# Kanadahar AO-List of TI and routes



## 63 Delta (14 Feb 2015)

Im interested to know if the names and locations of all our old Tactical Infrastructure (ie FOB's, SP's, COP's, PB's) as well as the name of the routes in Kanadahar fall under any classification? 

Id imagine that the location of most of our TI must have been well known be the locas. Kinda hard to hide. And the route names have been mentioned extensively in different books on the mission.

The reason I ask, is Id like to start documenting all of the TI and routes. It would be nice to have all of this properly recorded so these places aren't forgotten. The major bases aren't hard to find or name. Its the small places that maybe only lasted one or two tours; or changed to different allied nations. 

I know there were several places we abandoned then re-took alone on my tour. Most people probably have no idea they even existed. And Im sure there are many places I dont know about that existed as well.

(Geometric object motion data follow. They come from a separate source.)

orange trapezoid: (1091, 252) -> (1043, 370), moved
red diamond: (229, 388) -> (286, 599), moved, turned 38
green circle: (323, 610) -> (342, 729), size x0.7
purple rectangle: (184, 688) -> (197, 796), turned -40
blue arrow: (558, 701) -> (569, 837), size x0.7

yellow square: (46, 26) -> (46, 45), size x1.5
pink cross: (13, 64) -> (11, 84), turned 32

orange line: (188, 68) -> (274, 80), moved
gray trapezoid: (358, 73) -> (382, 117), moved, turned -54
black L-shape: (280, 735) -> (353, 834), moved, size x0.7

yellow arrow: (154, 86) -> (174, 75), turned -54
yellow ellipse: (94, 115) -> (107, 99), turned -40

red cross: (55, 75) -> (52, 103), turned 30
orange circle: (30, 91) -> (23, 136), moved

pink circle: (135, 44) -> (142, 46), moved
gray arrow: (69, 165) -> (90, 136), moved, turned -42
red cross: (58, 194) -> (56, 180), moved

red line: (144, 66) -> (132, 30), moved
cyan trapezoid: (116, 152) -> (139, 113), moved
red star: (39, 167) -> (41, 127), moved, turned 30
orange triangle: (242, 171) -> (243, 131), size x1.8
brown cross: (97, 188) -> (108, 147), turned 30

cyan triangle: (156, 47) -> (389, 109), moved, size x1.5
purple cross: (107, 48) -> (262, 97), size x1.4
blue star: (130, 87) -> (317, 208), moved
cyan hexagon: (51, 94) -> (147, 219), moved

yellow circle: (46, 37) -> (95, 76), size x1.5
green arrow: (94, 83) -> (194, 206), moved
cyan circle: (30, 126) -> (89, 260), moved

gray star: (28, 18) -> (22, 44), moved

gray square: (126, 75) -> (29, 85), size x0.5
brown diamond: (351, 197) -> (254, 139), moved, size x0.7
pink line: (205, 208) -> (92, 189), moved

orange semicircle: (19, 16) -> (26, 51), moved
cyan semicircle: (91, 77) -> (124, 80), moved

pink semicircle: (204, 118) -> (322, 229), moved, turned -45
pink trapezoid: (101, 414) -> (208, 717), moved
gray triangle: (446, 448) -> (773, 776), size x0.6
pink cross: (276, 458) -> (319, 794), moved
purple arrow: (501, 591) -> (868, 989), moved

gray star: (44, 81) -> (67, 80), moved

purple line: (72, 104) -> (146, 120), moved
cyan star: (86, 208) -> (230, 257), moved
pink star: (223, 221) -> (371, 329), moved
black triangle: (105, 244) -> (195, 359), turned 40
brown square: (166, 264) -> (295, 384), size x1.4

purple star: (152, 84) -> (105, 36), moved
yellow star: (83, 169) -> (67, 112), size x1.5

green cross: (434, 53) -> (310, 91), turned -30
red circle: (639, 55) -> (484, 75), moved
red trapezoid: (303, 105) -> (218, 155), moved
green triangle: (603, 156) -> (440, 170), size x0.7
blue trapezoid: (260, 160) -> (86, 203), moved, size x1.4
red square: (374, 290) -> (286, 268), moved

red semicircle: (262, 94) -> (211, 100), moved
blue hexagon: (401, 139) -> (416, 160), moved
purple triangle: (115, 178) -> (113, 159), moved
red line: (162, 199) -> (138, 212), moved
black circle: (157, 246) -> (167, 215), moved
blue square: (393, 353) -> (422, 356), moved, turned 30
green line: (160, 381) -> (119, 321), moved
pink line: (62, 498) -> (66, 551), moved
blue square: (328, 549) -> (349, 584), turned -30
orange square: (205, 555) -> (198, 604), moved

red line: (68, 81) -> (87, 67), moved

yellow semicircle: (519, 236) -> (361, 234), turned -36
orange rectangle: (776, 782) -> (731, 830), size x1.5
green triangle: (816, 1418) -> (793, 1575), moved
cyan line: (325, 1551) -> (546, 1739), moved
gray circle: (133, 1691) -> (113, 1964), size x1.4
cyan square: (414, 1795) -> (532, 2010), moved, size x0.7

Anyways, if anyone can point me a direction Id appreciate it.


----------



## 63 Delta (16 Feb 2015)

Im gonna bump this by seeing if anyone can help me document some of this:

Im looking for dates that the following places were established:

1. Masum Ghar. July 2006?

2. PB Wilson. July 2006?

3. COP Belanday.

4. FOB Frontenac. 2008?

5. COP in Nakahony. Not sure of the name.

6. COP Salavat.

7. SP Ballpeen. 2010?

As well Im interested in when routes where paved:

1. Lake Effect. Finished 2010?

2. Hyena. 2008?

If anyone can provide dates or confirm names that would be appreciated.

As well if there is a COP or SP missing let me know. Im only interested in well established and known camps, bases, FOBs, COPs and SPs.

Thanks.


----------



## McG (16 Feb 2015)

FOB Martello started construction in spring 2006 in the El Bak valley by the highway connecting Kandahar to Tirin Kot.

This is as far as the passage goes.